[Instructions for the task]: Pictures are not repeated. Every line from the beginning of the entries through the one with "Item height – 0.024 cm" is restated exactly.

(Page images and extracted text)
Start of Block
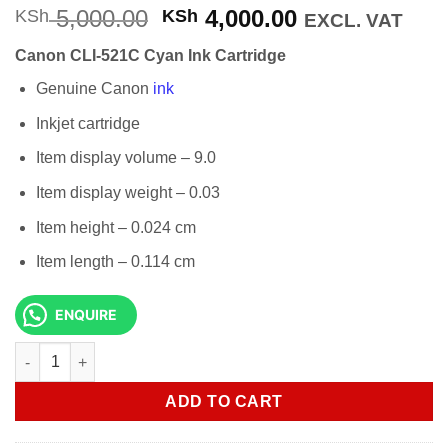
Original
Current
5,000.00
4,000.00
KSh
KSh
EXCL. VAT
price
price
Canon CLI-521C Cyan Ink Cartridge
was:
is:
KSh 5,000.00.
KSh 4,000.00
Genuine Canon
ink
Inkjet cartridge
Item display volume – 9.0
Item display weight – 0.03
Item height – 0.024 cm
Item length – 0.114 cm
ENQUIRE
Canon CLI-521C Cyan Ink Cartridge quantity
ADD TO CART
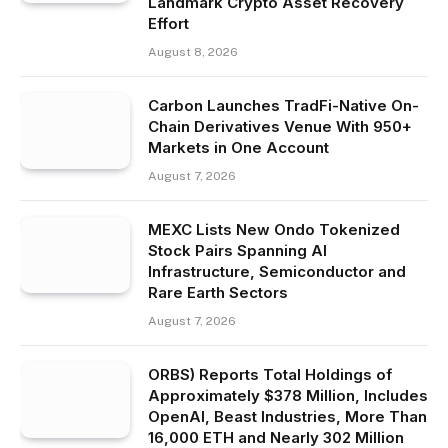
Landmark Crypto Asset Recovery
Effort
August 8, 2026
Carbon Launches TradFi-Native On-
Chain Derivatives Venue With 950+
Markets in One Account
August 7, 2026
MEXC Lists New Ondo Tokenized
Stock Pairs Spanning AI
Infrastructure, Semiconductor and
Rare Earth Sectors
August 7, 2026
ORBS) Reports Total Holdings of
Approximately $378 Million, Includes
OpenAI, Beast Industries, More Than
16,000 ETH and Nearly 302 Million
End of Block
[Task solution]:
Original
Current
5,000.00
4,000.00
KSh
KSh
EXCL. VAT
price
price
Canon CLI-521C Cyan Ink Cartridge
was:
is:
KSh 5,000.00.
KSh 4,000.00
Genuine Canon
ink
Inkjet cartridge
Item display volume – 9.0
Item display weight – 0.03
Item height – 0.024 cm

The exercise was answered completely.